The refocusing of StreetScooter – a change outside of the company’s core businesses – is expected to result in one-off charges of EUR 300-400 million for the current financial year. The impact on the cash flow, however, will be limited.
The 2020 guidance for a Group EBIT of more than EUR 5.0 billion is hence as of now excluding any still to be quantified effect induced by Corona implications, as well as the above-mentioned charges related to the decision on StreetScooter. 2022 guidance for a Group EBIT of minimum EUR 5.3 billion is not at all affected by this.
As the guidance update is taking an advance on the publication of 2019 full-year results planned for March 10th, the Group also publishes the following key numbers of the preliminary closure of FY2019 accounts:
Deutsche Post DHL Group continued to post profitable growth during the past financial year. Group revenue was up 2.9% year on year to EUR 63.3 billion, with all five divisions contributing to this positive performance.

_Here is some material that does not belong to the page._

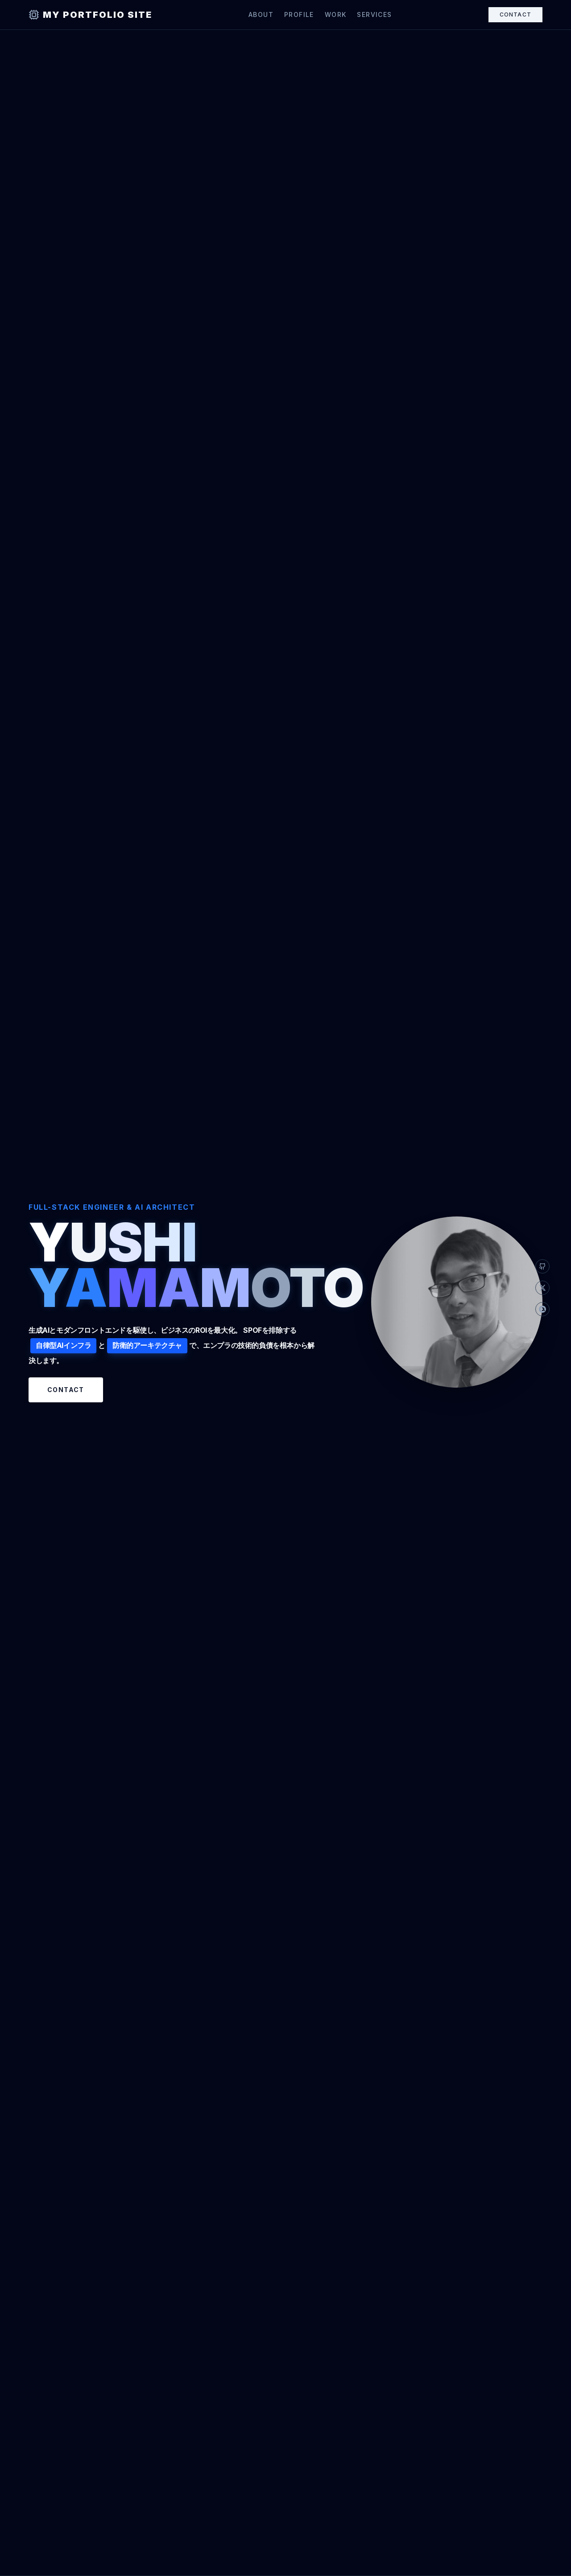 This screenshot has width=571, height=2576. Describe the element at coordinates (541, 1309) in the screenshot. I see `[Qiita]` at that location.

The Group’s operating profit (EBIT) improved significantly (+30.6%) compared with the previous year in which earnings were impacted by one-time effects. Group EBIT reached EUR 4.13 billion, which is well within the range of EUR 4.0 to 4.3 billion targeted for 2019 by Deutsche Post DHL Group. The Post & Parcel Germany division contributed EUR 1.23 billion to earnings (forecast: EUR 1.1 to 1.3 billion). The DHL divisions generated total EBIT of EUR 3.4 billion (forecast: EUR 3.4 to 3.5 billion). EUR 2.039 billion of which are attributable to the Express division, EUR 521 million to Global Forwarding Freight and EUR 912 million to Supply Chain. The division eCommerce Solutions recorded a result of EUR -51 million, while the result for Corporate Functions came in at EUR -523 million.
„We have reached record earnings in 2019 despite the challenging macroeconomic environment. All divisions continued to grow, and we took a big step forward with regards to our profitability”, said Frank Appel.
Deutsche Post DHL Group continued to invest heavily in profitable growth in the past financial year, spending a total of EUR 3.6 billion across all divisions – approximately EUR 1 billion more than in the prior year. This includes EUR 1.1 billion for the debt-financed renewal of the Express division’s aircraft fleet. The new machines are 18 percent more efficient and thus also contribute to the group’s sustainability goals.
Despite higher Capex spending, cash flow performed very well in the past financial year. Free cash flow was EUR 867 million, well above the figure of more than EUR 500 million projected for 2019. The Group had anticipated lower cash inflows in 2019 (previous year: EUR 1.1 billion) due to higher cash outflows for revamping the aircraft fleet at Express.